Denn das Portfolio an süßen Sachen wächst und wächst. Fast 100 verschiedene Produkte werden in der Backstube hergestellt: 18 Sorten Pralinen, 14 Sorten Macarons, 15 verschieden gefüllte Croissants, zehn verschiedene Törtchen, zehn Brotaufstriche sowie fünf Trockenkuchen gehören dazu, hinzu kommen die Auftragsprodukte. Und ganz neu: eine kreative, ungewöhnliche Törtchen-Serie, die das Team gemeinsam entwickelt hat. Unter anderem besteht diese Serie aus einem Avocado-Törtchen, das Azubi Filo entworfen hat und genussvolle Details aus der vietnamesischen Kultur widerspiegelt. Aber auch Orangen oder Zitronen, die keine Orangen oder Zitronen sind und mit einer extrem leckeren Creme und einem jeweils wechselnden Fruchtkern gefüllt sind, werden demnächst verkauft. Wer sich diesem Törtchen widmet, muss wissen, dass er die harte Schale der „Orange“ oder „Zitrone“ erst einmal sanft einschlagen darf, bevor er sich dem Inneren der so gar nicht süßen Frucht widmen kann – und dass dieses Törtchen auch als Hauptgericht reicht. Zutaten für die neue, regelrecht avantgardistische Törtchen-Serie sind ungewöhnliche Mischungen aus Johannisbeeren und Tomaten, aus Himbeeren, roter Bete und geräuchertem Olivenöl oder aus Cold Brew, Zitronengras und einer Infusion aus Schokolade. „Bei uns wird viel experimentiert, manchmal probieren wir jeden Tag, manchmal über zwei Wochen, aber auch schon mal über ein Jahr, bis alles stimmt.“ Ein Jahr „Liegezeit“ braucht übrigens auch die Orangenschale, die mit Limettenblättern in einem Essigsud liegt, bevor sie im Orangentörtchen landet.

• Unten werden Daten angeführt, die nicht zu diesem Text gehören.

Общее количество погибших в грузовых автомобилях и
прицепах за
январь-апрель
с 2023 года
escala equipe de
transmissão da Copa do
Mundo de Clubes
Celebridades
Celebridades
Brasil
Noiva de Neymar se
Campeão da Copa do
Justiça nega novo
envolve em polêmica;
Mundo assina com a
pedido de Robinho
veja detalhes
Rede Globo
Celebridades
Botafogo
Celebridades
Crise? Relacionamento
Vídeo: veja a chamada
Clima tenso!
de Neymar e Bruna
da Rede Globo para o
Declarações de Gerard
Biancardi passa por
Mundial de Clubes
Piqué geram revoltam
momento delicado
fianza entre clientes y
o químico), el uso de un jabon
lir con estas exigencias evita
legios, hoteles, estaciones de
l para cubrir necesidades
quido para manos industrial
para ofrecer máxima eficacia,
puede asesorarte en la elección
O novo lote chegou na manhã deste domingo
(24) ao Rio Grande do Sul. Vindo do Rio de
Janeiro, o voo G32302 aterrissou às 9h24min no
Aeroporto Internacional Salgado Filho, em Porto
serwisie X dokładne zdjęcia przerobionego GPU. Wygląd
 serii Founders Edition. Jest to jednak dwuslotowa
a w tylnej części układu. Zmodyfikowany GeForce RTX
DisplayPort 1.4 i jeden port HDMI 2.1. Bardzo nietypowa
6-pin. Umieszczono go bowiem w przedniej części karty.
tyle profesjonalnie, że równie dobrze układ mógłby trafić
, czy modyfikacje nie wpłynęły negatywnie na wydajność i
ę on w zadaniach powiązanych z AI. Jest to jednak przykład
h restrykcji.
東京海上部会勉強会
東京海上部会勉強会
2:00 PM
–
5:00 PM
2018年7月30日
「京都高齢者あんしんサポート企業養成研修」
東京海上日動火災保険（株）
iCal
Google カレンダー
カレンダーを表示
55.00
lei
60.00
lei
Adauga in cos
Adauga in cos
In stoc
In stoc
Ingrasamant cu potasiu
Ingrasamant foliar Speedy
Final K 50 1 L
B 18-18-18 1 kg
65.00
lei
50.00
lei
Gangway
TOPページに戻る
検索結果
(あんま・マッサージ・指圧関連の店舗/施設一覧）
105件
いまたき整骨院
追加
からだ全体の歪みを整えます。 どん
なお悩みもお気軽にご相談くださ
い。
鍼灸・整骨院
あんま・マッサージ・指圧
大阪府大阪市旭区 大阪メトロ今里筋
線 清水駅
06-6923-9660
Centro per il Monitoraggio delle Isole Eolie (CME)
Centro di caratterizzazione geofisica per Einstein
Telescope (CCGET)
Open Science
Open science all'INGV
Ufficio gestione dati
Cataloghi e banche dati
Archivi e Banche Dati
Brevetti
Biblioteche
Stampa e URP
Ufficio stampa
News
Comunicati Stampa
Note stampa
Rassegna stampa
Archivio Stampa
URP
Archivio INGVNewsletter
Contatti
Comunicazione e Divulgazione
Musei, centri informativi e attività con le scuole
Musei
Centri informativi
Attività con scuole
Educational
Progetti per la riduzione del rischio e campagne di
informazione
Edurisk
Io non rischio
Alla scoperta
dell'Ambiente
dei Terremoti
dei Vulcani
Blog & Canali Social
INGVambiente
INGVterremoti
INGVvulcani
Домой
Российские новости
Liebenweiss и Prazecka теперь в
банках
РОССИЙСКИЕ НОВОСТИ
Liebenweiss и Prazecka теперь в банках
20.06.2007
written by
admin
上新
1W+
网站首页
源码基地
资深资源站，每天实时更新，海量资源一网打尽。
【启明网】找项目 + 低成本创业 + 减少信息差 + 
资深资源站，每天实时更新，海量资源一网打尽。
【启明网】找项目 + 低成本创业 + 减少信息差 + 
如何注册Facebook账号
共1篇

Jährlich werden acht Tonnen Schokolade verarbeitet

Apropos Zutaten, hier vor allem Zucker: „Von Tag 1 an war uns wichtig, dass wir nicht zu süß backen wollen“, erzählt Tegtmeier. „Wir“ – das sind auch Robin Paes und Alex Glagla, die seit Firmengründung beziehungsweise seit vielen Jahren mit an Bord sind und den Chef vor allem bei vielen Außenauftritten unterstützen. Die beiden waren es auch, die beim großen Profi-Backen mitgemacht und den dritten Platz belegt haben. Also wenig Zucker, und wenn dann alle möglichen Arten davon: Kokosblüten-, Ahorn-, Standardzucker – „aber davon immer sehr wenig“. Da ist das Mehl schon wichtiger. Das mit der Typenzahl 00 kommt aus Meran in Südtirol. „Je niedriger die Typenzahl, desto mehr Protein“, verrät der Chef-Pâtissier. Baguette werden mit Mehltyp 56 gebacken, das bezieht er aus Frankreich, ein anderes Mehl aus dem Schwarzwald, das für Panettone aus Italien. Japanische Zutaten wie Yuzusaft, Kirschblütensaft, oder Pflaumenessig, aber auch geräuchertes Olivenöl aus Spanien besorgt die Hamburger Food Connection. Die Schokolade, eine der wichtigsten Zutaten in der Produktpalette von Pure Pastry, kommt aus Frankreich. „Auch wenn das jetzt nach Werbung klingt: Aber ich arbeite ausschließlich mit Valrhona-Schokolade“, so Tegtmeier, der mittlerweile auch Konditor-Meister ist. Die Qualität sei eben die beste. Und bei seinem Verbrauch von acht Tonnen pro Jahr sei gleichbleibende Qualität das Wichtigste.

Das „süße Deutschland“ besteht aus mehr als der Schwarzwälder Kirschtorte

Hohe Qualität strebt Tegtmeier bei all seinen Produkten an – und hat so ganz nebenbei noch eine Botschaft: Deutschland werde beim Thema Gebäck im weitesten Sinne im Ausland vor allem über die Schwarzwälder Kirschtorte definiert. „Das kann – bei aller Wertschätzung – ja wohl nicht sein,“ sagt der Düsseldorfer. Das wolle er auf jeden Fall ändern – mit seinen Törtchen, Pralinen, Macarons und ausgefallenen Croissants. Er weiß, dass seine Produkte immer etwas teurer sind – die neue Törtchenserie geht zum Beispiel mit sieben Euro pro Stück an den Start – aber er weiß auch, dass seine Kunden, egal ob in Düsseldorf, auf Sylt, in München oder am Bodensee, das auf jeden Fall wertschätzen.